Thanks again for your advice!


Wildcat


----------



## Pawzk9 (Jan 3, 2011)

Honestly, you need a certified behaviorist or veterinary behaviorist if you want to try to keep this dog. I don't think it would be responsible for you to take advice from people off the internet, and I don't think it would be responsible to give advice without seeing what is going on, taking a full history and observing the dog. Rehoming a dog who has drawn blood on a number of people is also concerning.


----------



## spotted nikes (Feb 7, 2008)

Whatever you do, you MUST keep your dog and child separated. 

How often and for how long are you walking the dog daily? 

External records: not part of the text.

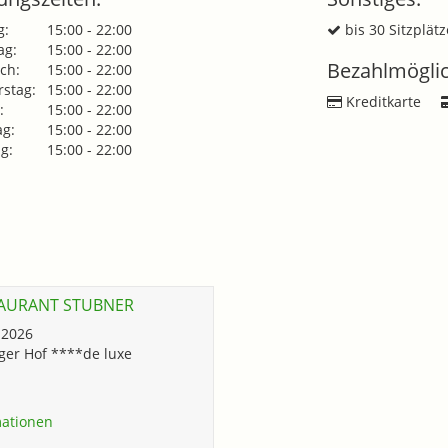
g:
15:00 - 22:00
bis 30 Sitzplätz
ag:
15:00 - 22:00
Bezahlmöglic
ch:
15:00 - 22:00
stag:
15:00 - 22:00
Kreditkarte
:
15:00 - 22:00
g:
15:00 - 22:00
g:
15:00 - 22:00
TAURANT STUBNER
8.2026
ger Hof ****de luxe
ationen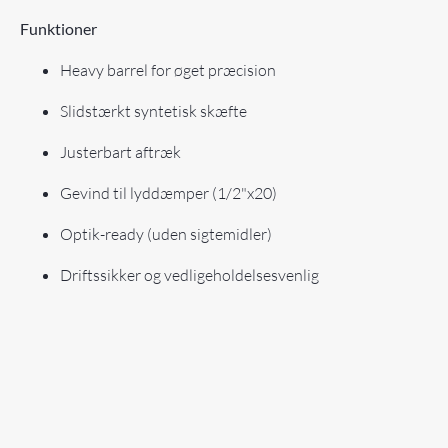
Funktioner
Heavy barrel for øget præcision
Slidstærkt syntetisk skæfte
Justerbart aftræk
Gevind til lyddæmper (1/2"x20)
Optik-ready (uden sigtemidler)
Driftssikker og vedligeholdelsesvenlig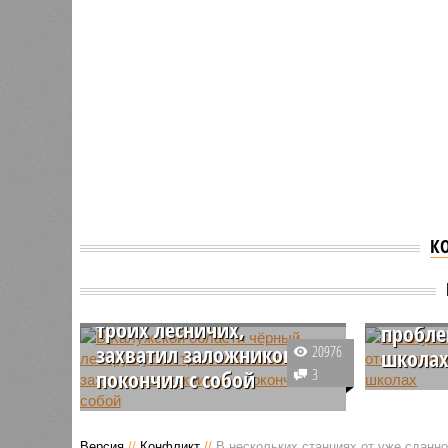
К
В Калужской области
В Калу
чёрный лесоруб убил
заявил
троих лесничих,
пробле
захватил заложников и
20976
школа
покончил с собой
3
Жители К
В деревне Усохи, расположенной
обратили
в Куйбышевском районе
призывом
Версия
//
Конфликт
//
В нескольких станциях от уже сданн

Maybe consider a basket muzzle when the dog is in the room with you and your baby, (But still try to keep baby away from dog...muzzle is there as a backup).


----------



## wildcat (Feb 8, 2012)

Pawzk9 - I appreciate the advice that you did give me about the certified behaviorist etc. Asking for advice on the internet is not the same as acting on it. We are in a difficult situation and we are trying to look for all possible options before giving up our dog or putting our son in danger.

spotted nikes - I agree about keeping the two seperated. My wife did at first, but I am noticing that she is letting her guard down more and more as time goes on and the initial scare wears off. We are not walking him much right now. It is difficult because he gets too excited to listen when he is on walks and he barks at people and dogs. It's another situation that could potentially be bad if, for example, he bites a kid that tries to come up and pet him. Plus, it is winter and there is little daylight left when we get home from work.


----------



## trainingjunkie (Feb 10, 2010)

I am always concerned when people have a "list" of people their dog has bitten. I can somewhat understand the first bite, but all of the rest of the bites are the responsibilty of the dog owner. Once you know that you have a dog that bites, it's your job, as the owner, to manage your dog in a way that the second bite never happens.

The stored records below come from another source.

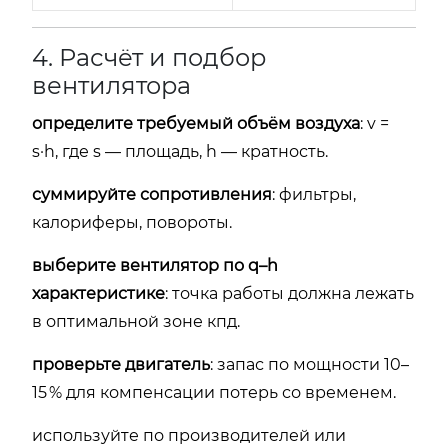
4. Расчёт и подбор
вентилятора
определите требуемый объём воздуха
: v =
s·h, где s — площадь, h — кратность.
суммируйте сопротивления
: фильтры,
калориферы, повороты.
выберите вентилятор по q–h
характеристике
: точка работы должна лежать
в оптимальной зоне кпд.
проверьте двигатель
: запас по мощности 10–
15 % для компенсации потерь со временем.
используйте по производителей или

If you have not been able to manage your dog away from biting, I would contact the rescue that you adopted your dog from and return your dog to them with full disclosure. Then, where to go from there is up to them. Did your adoption agreement require the return of the dog if you aren't able to keep him?

Your dog absolutely will bite your child again. Once your child is walking, your dog will be MORE likely to bite, not less. This doesn't seem like a manageable situation.


----------



## Crantastic (Feb 3, 2010)

It sounds very much like your dog is resource guarding your wife (and his food). This behavior can be managed, but it takes a lot of time, training and careful management. I agree that you should speak to a behaviorist (not just a dog trainer, but an actual behaviorist -- please stay away from anyone who would suggest an electric collar or any other method of actually punishing the dog for snapping, which could make things much worse). After speaking to a behaviorist, you should have a much better idea of whether or not you can handle the commitment involved in rehabilitating a resource guarder. You might also want to pick up this book in addition to talking to someone.


----------



## Amaryllis (Dec 28, 2011)

You've had the dog for 6 years, in that time it has seriously bitten at least half a dozen people and now it has bitten your child. Get rid of the dog. If you didn't do anything about the biting the first 6 times, I don't think you're going to be capable of doing anything about it now. I don't say this lightly, but your child nearly lost her eye. What more do you need?


----------



## wildcat (Feb 8, 2012)

OK, so here is the thing...I realize that the right decision is to find another home for the dog. While we are attempting to train our dog to do better (as we have over and over for the past 5 years), our son is at risk for another attack. We love our dog, but our son comes first. I don't see how it will be possible to put our dog in situations where he is able to progress, while also keeping our son safe. The time to train him was before we had a baby.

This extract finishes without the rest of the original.